Greece’s leading dairy company Fage, locked in a bitter battle with US-Greek style yogurt company Chobani for the yogurt market, said on July 29th it had won a long legal battle in Britain to prevent its competitor from marketing strained yogurt as Greek yogurt.
Britain’s High Court refused to consider further argument from US-based Chobani, which had also lost an appeal against Fage in January, the Greek company said.
“The High Court has ended the ‘Greek yogurt’ case, its decision is final,” Fage said in a statement, according to Agence France-Presse
Chobani, the best-selling yogurt brand in the United States, had argued that the term “Greek yogurt” should be treated as a product description and not as an EU-protected brand.
But Fage, which began legal proceedings against Chobani in 2012 to protect its dominant British market share, insisted that only yogurt made in Greece should be sold as such.
“Chobani is forbidden from selling US-made strained yogurt as Greek in the United Kingdom,” Fage said. Chobani must also pay Fage’s legal fees, the Greek company said.

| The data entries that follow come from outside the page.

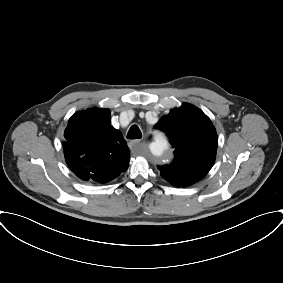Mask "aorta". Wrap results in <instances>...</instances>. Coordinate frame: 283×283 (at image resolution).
<instances>
[{
    "label": "aorta",
    "instance_id": "762f6f07",
    "mask_svg": "<svg viewBox=\"0 0 283 283\" xmlns=\"http://www.w3.org/2000/svg\"><path fill=\"white\" fill-rule=\"evenodd\" d=\"M168 149V143L163 138H156L153 143L150 144V151L154 157L159 160L164 159Z\"/></svg>",
    "mask_w": 283,
    "mask_h": 283
}]
</instances>
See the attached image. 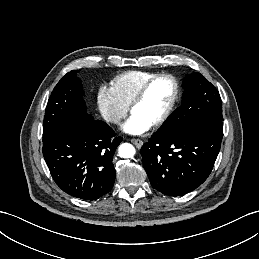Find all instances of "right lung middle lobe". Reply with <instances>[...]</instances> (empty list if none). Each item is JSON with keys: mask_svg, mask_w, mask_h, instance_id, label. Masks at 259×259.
Masks as SVG:
<instances>
[{"mask_svg": "<svg viewBox=\"0 0 259 259\" xmlns=\"http://www.w3.org/2000/svg\"><path fill=\"white\" fill-rule=\"evenodd\" d=\"M77 72H68L53 89L45 109L43 136L49 134L59 122L86 124L94 120L86 111Z\"/></svg>", "mask_w": 259, "mask_h": 259, "instance_id": "obj_1", "label": "right lung middle lobe"}]
</instances>
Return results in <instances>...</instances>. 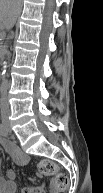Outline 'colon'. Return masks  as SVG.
<instances>
[{
	"label": "colon",
	"instance_id": "5ec220e1",
	"mask_svg": "<svg viewBox=\"0 0 103 193\" xmlns=\"http://www.w3.org/2000/svg\"><path fill=\"white\" fill-rule=\"evenodd\" d=\"M39 172L43 175L53 176L54 183L59 190H65L69 186L68 176L60 170L58 165L50 159H42L38 165Z\"/></svg>",
	"mask_w": 103,
	"mask_h": 193
}]
</instances>
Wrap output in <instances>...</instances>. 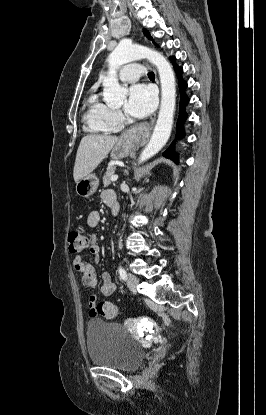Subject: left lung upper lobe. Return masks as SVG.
I'll return each mask as SVG.
<instances>
[{"instance_id": "1", "label": "left lung upper lobe", "mask_w": 266, "mask_h": 415, "mask_svg": "<svg viewBox=\"0 0 266 415\" xmlns=\"http://www.w3.org/2000/svg\"><path fill=\"white\" fill-rule=\"evenodd\" d=\"M143 32L147 38H149L150 40L152 39L149 32L146 29H143Z\"/></svg>"}]
</instances>
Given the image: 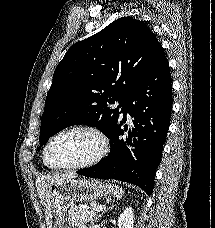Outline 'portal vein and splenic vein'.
I'll return each mask as SVG.
<instances>
[{"label": "portal vein and splenic vein", "instance_id": "18ae733b", "mask_svg": "<svg viewBox=\"0 0 215 228\" xmlns=\"http://www.w3.org/2000/svg\"><path fill=\"white\" fill-rule=\"evenodd\" d=\"M93 210V212H99V210H106V206H92V208H90V206H80L79 210Z\"/></svg>", "mask_w": 215, "mask_h": 228}]
</instances>
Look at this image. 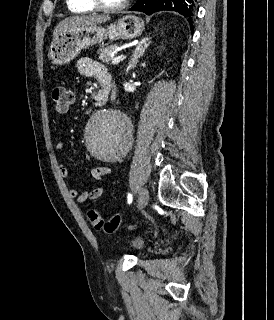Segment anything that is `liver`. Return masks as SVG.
Listing matches in <instances>:
<instances>
[{
    "mask_svg": "<svg viewBox=\"0 0 274 320\" xmlns=\"http://www.w3.org/2000/svg\"><path fill=\"white\" fill-rule=\"evenodd\" d=\"M110 20L109 16H97V14H92V16H72V18H65L62 22H59L53 32V38H56L60 32L63 30H68V28H77V26H96V24H103V22H108Z\"/></svg>",
    "mask_w": 274,
    "mask_h": 320,
    "instance_id": "liver-1",
    "label": "liver"
}]
</instances>
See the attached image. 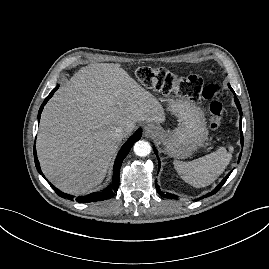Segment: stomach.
I'll return each mask as SVG.
<instances>
[{"instance_id": "obj_1", "label": "stomach", "mask_w": 269, "mask_h": 269, "mask_svg": "<svg viewBox=\"0 0 269 269\" xmlns=\"http://www.w3.org/2000/svg\"><path fill=\"white\" fill-rule=\"evenodd\" d=\"M168 110L178 117L179 125L171 132L158 126L156 139L170 157L187 158L208 139L204 113L195 103L181 99L171 100Z\"/></svg>"}]
</instances>
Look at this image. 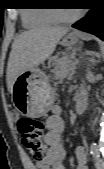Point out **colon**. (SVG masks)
<instances>
[{"label":"colon","instance_id":"1","mask_svg":"<svg viewBox=\"0 0 104 169\" xmlns=\"http://www.w3.org/2000/svg\"><path fill=\"white\" fill-rule=\"evenodd\" d=\"M17 128L30 155L36 160H43L46 154V146L43 143L44 124L37 119L21 118Z\"/></svg>","mask_w":104,"mask_h":169}]
</instances>
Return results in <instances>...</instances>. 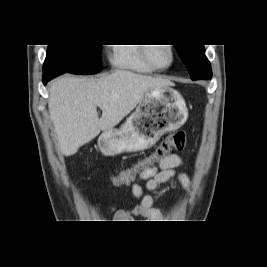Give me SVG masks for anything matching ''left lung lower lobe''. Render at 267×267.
Listing matches in <instances>:
<instances>
[{"label":"left lung lower lobe","mask_w":267,"mask_h":267,"mask_svg":"<svg viewBox=\"0 0 267 267\" xmlns=\"http://www.w3.org/2000/svg\"><path fill=\"white\" fill-rule=\"evenodd\" d=\"M211 77H207V78H204L205 80H208V79H210Z\"/></svg>","instance_id":"left-lung-lower-lobe-1"}]
</instances>
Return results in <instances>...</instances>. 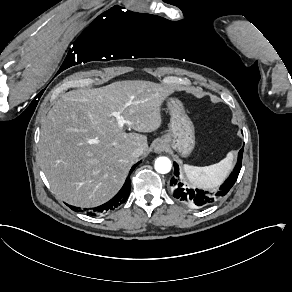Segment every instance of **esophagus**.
Wrapping results in <instances>:
<instances>
[{"mask_svg":"<svg viewBox=\"0 0 292 292\" xmlns=\"http://www.w3.org/2000/svg\"><path fill=\"white\" fill-rule=\"evenodd\" d=\"M163 150H164V142L163 140H159L154 146V151L156 153H161Z\"/></svg>","mask_w":292,"mask_h":292,"instance_id":"34e87169","label":"esophagus"}]
</instances>
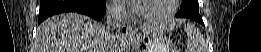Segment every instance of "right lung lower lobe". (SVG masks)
<instances>
[{"label":"right lung lower lobe","instance_id":"98d812e1","mask_svg":"<svg viewBox=\"0 0 261 52\" xmlns=\"http://www.w3.org/2000/svg\"><path fill=\"white\" fill-rule=\"evenodd\" d=\"M106 11L105 0H41L38 23L63 12H77L99 21Z\"/></svg>","mask_w":261,"mask_h":52}]
</instances>
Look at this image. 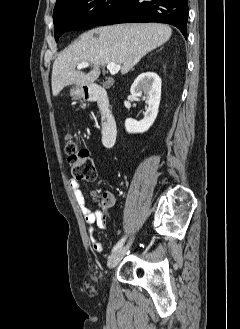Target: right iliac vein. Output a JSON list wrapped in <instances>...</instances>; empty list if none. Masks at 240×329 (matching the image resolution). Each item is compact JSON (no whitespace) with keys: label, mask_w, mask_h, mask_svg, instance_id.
<instances>
[{"label":"right iliac vein","mask_w":240,"mask_h":329,"mask_svg":"<svg viewBox=\"0 0 240 329\" xmlns=\"http://www.w3.org/2000/svg\"><path fill=\"white\" fill-rule=\"evenodd\" d=\"M131 244H132V241H130L126 246H124V247L118 249L117 251H115L108 258L107 265H108L109 268H113V267H115L119 263V261L126 254L127 250L130 248Z\"/></svg>","instance_id":"63e3f726"}]
</instances>
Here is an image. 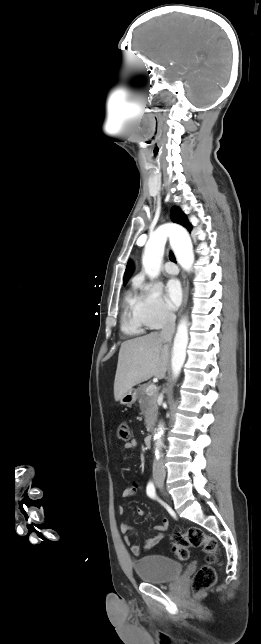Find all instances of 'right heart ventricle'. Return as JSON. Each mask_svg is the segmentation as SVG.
Returning <instances> with one entry per match:
<instances>
[{
  "label": "right heart ventricle",
  "mask_w": 261,
  "mask_h": 644,
  "mask_svg": "<svg viewBox=\"0 0 261 644\" xmlns=\"http://www.w3.org/2000/svg\"><path fill=\"white\" fill-rule=\"evenodd\" d=\"M145 324L139 307V298L133 292H127L124 302V314L122 319V329L130 335L141 334L144 332Z\"/></svg>",
  "instance_id": "obj_1"
}]
</instances>
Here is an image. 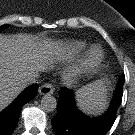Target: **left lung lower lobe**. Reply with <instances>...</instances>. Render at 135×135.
<instances>
[{"instance_id": "obj_1", "label": "left lung lower lobe", "mask_w": 135, "mask_h": 135, "mask_svg": "<svg viewBox=\"0 0 135 135\" xmlns=\"http://www.w3.org/2000/svg\"><path fill=\"white\" fill-rule=\"evenodd\" d=\"M124 75L117 84L109 110L101 117L90 118L75 105L73 92L63 88L59 91L57 114L51 120L56 135H105L112 127L122 101Z\"/></svg>"}]
</instances>
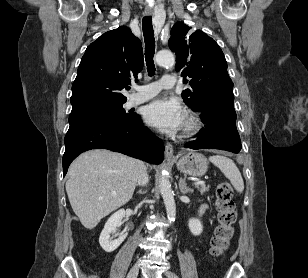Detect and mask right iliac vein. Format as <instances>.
<instances>
[{
	"label": "right iliac vein",
	"instance_id": "63e3f726",
	"mask_svg": "<svg viewBox=\"0 0 308 278\" xmlns=\"http://www.w3.org/2000/svg\"><path fill=\"white\" fill-rule=\"evenodd\" d=\"M139 272V263H136L129 271L127 278H137Z\"/></svg>",
	"mask_w": 308,
	"mask_h": 278
}]
</instances>
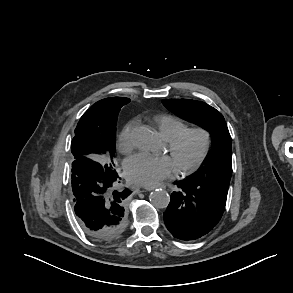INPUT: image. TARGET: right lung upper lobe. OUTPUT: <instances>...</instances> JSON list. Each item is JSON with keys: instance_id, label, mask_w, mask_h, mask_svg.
Returning <instances> with one entry per match:
<instances>
[{"instance_id": "right-lung-upper-lobe-1", "label": "right lung upper lobe", "mask_w": 293, "mask_h": 293, "mask_svg": "<svg viewBox=\"0 0 293 293\" xmlns=\"http://www.w3.org/2000/svg\"><path fill=\"white\" fill-rule=\"evenodd\" d=\"M130 102V99L124 98V97H110L103 100H100L93 104L81 117L80 121H99V125H105L106 122H104V119H106V115L108 112L112 109V107L118 106V105H125ZM103 122V124L101 123ZM75 160L79 158H89L92 160H95V154L94 153H85V154H79L74 156Z\"/></svg>"}]
</instances>
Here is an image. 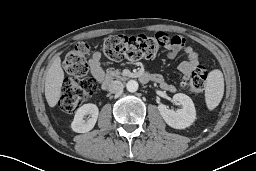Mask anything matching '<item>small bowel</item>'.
<instances>
[{
    "label": "small bowel",
    "mask_w": 256,
    "mask_h": 171,
    "mask_svg": "<svg viewBox=\"0 0 256 171\" xmlns=\"http://www.w3.org/2000/svg\"><path fill=\"white\" fill-rule=\"evenodd\" d=\"M168 58L174 59L179 52H183L187 56V60L182 61L178 68L180 72L186 77L198 66V53L191 47L186 45L185 39L181 36H174L167 45ZM102 53L100 51L94 52L89 59V67L91 73L96 81L100 82L105 76L104 66L102 64ZM152 80L160 84V86L168 91H173L174 86L168 83L161 75H152Z\"/></svg>",
    "instance_id": "c3829d8e"
}]
</instances>
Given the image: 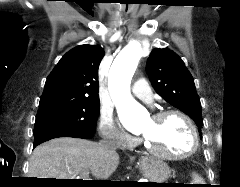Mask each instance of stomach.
Instances as JSON below:
<instances>
[{"label": "stomach", "mask_w": 240, "mask_h": 187, "mask_svg": "<svg viewBox=\"0 0 240 187\" xmlns=\"http://www.w3.org/2000/svg\"><path fill=\"white\" fill-rule=\"evenodd\" d=\"M141 170L150 182L156 183H164L171 174L168 164L157 158H145L141 163Z\"/></svg>", "instance_id": "0dacf381"}]
</instances>
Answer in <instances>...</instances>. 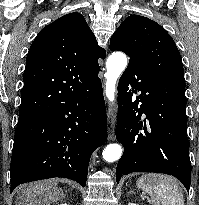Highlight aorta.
Listing matches in <instances>:
<instances>
[{
    "label": "aorta",
    "mask_w": 199,
    "mask_h": 205,
    "mask_svg": "<svg viewBox=\"0 0 199 205\" xmlns=\"http://www.w3.org/2000/svg\"><path fill=\"white\" fill-rule=\"evenodd\" d=\"M127 66L126 55L122 52H115L109 56L106 62V86L105 94L110 102L115 99L116 82ZM122 155V147L119 144L108 145L103 153V159L107 162H114Z\"/></svg>",
    "instance_id": "aorta-1"
}]
</instances>
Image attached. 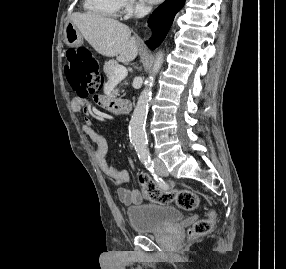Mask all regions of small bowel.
Returning <instances> with one entry per match:
<instances>
[{
  "label": "small bowel",
  "mask_w": 286,
  "mask_h": 269,
  "mask_svg": "<svg viewBox=\"0 0 286 269\" xmlns=\"http://www.w3.org/2000/svg\"><path fill=\"white\" fill-rule=\"evenodd\" d=\"M94 99H108V94H94ZM97 106H109V101H97ZM71 108L76 113L83 114V132L86 136L96 144L94 153L95 161L102 173L116 186L117 196L123 203H137L140 201L139 193L135 189L126 188L125 185L129 182L130 175L126 170H120L110 165L107 161L108 144L105 137L96 131L92 125V108L86 102V95L75 97L71 103ZM108 116L111 120H116L115 111H108ZM129 165L133 167V162L130 158L127 159Z\"/></svg>",
  "instance_id": "small-bowel-1"
}]
</instances>
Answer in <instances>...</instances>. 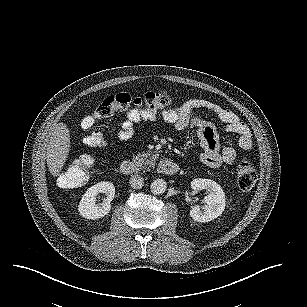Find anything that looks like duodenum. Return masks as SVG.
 <instances>
[{"label":"duodenum","instance_id":"410a0bca","mask_svg":"<svg viewBox=\"0 0 307 307\" xmlns=\"http://www.w3.org/2000/svg\"><path fill=\"white\" fill-rule=\"evenodd\" d=\"M157 170L163 175L171 176L178 172L179 166L172 160L164 159L159 162ZM120 171L124 175H132L134 173V163L130 160L122 161Z\"/></svg>","mask_w":307,"mask_h":307}]
</instances>
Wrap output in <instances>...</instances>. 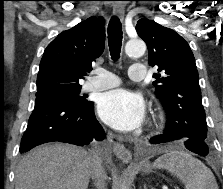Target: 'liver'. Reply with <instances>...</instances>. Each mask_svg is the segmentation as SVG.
Segmentation results:
<instances>
[{"label": "liver", "mask_w": 223, "mask_h": 189, "mask_svg": "<svg viewBox=\"0 0 223 189\" xmlns=\"http://www.w3.org/2000/svg\"><path fill=\"white\" fill-rule=\"evenodd\" d=\"M92 167V155L77 146H38L17 166L15 189H87Z\"/></svg>", "instance_id": "1"}]
</instances>
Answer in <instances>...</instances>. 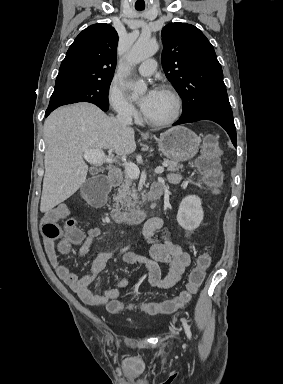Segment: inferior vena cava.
Segmentation results:
<instances>
[{
    "label": "inferior vena cava",
    "instance_id": "602c4592",
    "mask_svg": "<svg viewBox=\"0 0 283 384\" xmlns=\"http://www.w3.org/2000/svg\"><path fill=\"white\" fill-rule=\"evenodd\" d=\"M133 110L130 104H121L117 108V120L121 126H131Z\"/></svg>",
    "mask_w": 283,
    "mask_h": 384
}]
</instances>
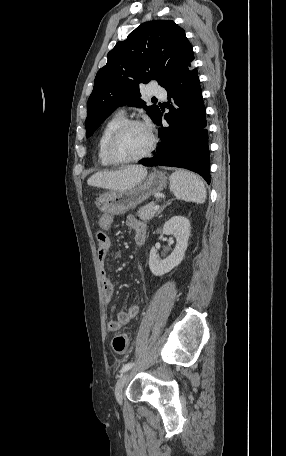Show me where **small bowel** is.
Returning a JSON list of instances; mask_svg holds the SVG:
<instances>
[{
	"mask_svg": "<svg viewBox=\"0 0 286 456\" xmlns=\"http://www.w3.org/2000/svg\"><path fill=\"white\" fill-rule=\"evenodd\" d=\"M126 226L134 231L135 241L141 236H146L145 224L140 221L134 215L127 216L125 220ZM113 224V218L109 214H104L99 219L100 231L97 234L98 241V251L97 256L100 264V274L102 279V292L103 298L106 303L111 302L114 294V283L111 280L107 268L106 262L110 252V239L105 233L109 230ZM121 257L120 251H114L112 258L118 260ZM140 307L138 305H132L125 311H120L117 314V318L111 320L107 324V329L109 332H117L122 327L127 325L132 319H134L139 313Z\"/></svg>",
	"mask_w": 286,
	"mask_h": 456,
	"instance_id": "small-bowel-1",
	"label": "small bowel"
}]
</instances>
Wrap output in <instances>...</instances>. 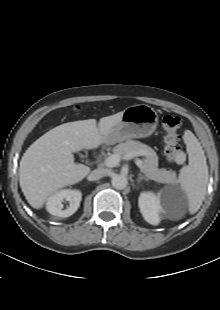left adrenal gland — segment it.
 <instances>
[{"label":"left adrenal gland","mask_w":220,"mask_h":310,"mask_svg":"<svg viewBox=\"0 0 220 310\" xmlns=\"http://www.w3.org/2000/svg\"><path fill=\"white\" fill-rule=\"evenodd\" d=\"M143 180L148 181V179H147L145 176L139 175V177H138V179H137V183H140V182L143 181Z\"/></svg>","instance_id":"left-adrenal-gland-1"}]
</instances>
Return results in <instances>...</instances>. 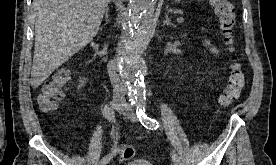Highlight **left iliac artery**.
Masks as SVG:
<instances>
[{"instance_id":"left-iliac-artery-1","label":"left iliac artery","mask_w":276,"mask_h":165,"mask_svg":"<svg viewBox=\"0 0 276 165\" xmlns=\"http://www.w3.org/2000/svg\"><path fill=\"white\" fill-rule=\"evenodd\" d=\"M136 111L137 117L141 124L151 130H156L159 127V123L156 120L149 118L145 113V102L143 100H138L136 103ZM172 161L177 164L181 165L180 158L175 151L171 153Z\"/></svg>"}]
</instances>
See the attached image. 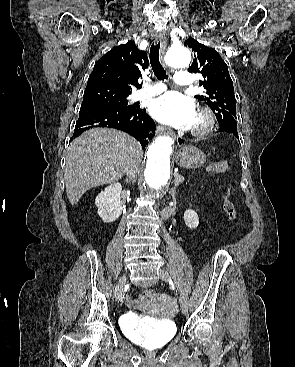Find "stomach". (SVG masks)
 Segmentation results:
<instances>
[{
  "label": "stomach",
  "mask_w": 295,
  "mask_h": 367,
  "mask_svg": "<svg viewBox=\"0 0 295 367\" xmlns=\"http://www.w3.org/2000/svg\"><path fill=\"white\" fill-rule=\"evenodd\" d=\"M174 160L184 169H196L206 162V155L197 147L187 145L175 153Z\"/></svg>",
  "instance_id": "stomach-1"
}]
</instances>
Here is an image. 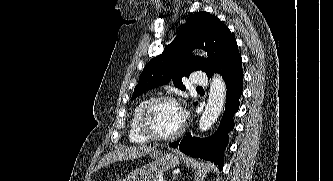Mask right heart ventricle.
Returning a JSON list of instances; mask_svg holds the SVG:
<instances>
[{"label": "right heart ventricle", "mask_w": 333, "mask_h": 181, "mask_svg": "<svg viewBox=\"0 0 333 181\" xmlns=\"http://www.w3.org/2000/svg\"><path fill=\"white\" fill-rule=\"evenodd\" d=\"M148 100V98L141 100L133 111L129 128V139L133 143L145 144L150 141V139L144 136L139 129V115Z\"/></svg>", "instance_id": "right-heart-ventricle-1"}]
</instances>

Founded by Turkish entrepreneur Hamdi Ulukaya, Chobani markets its yogurt as “strained” in Britain and “Greek” in the United States where it took over the market that Fage pioneered, selling Greek yogurt, only to cede dominance because of a failure to market aggressively as Chobani overtook it.
Purists insist that Chobani strained yogurt is not Greek but it has succeeded in convincing Americans that it is, but now faces new competition from France’s Danone and other rivals eager to cash in on the growing desire for the product that is thicker and creamier than American-style watery yogurt.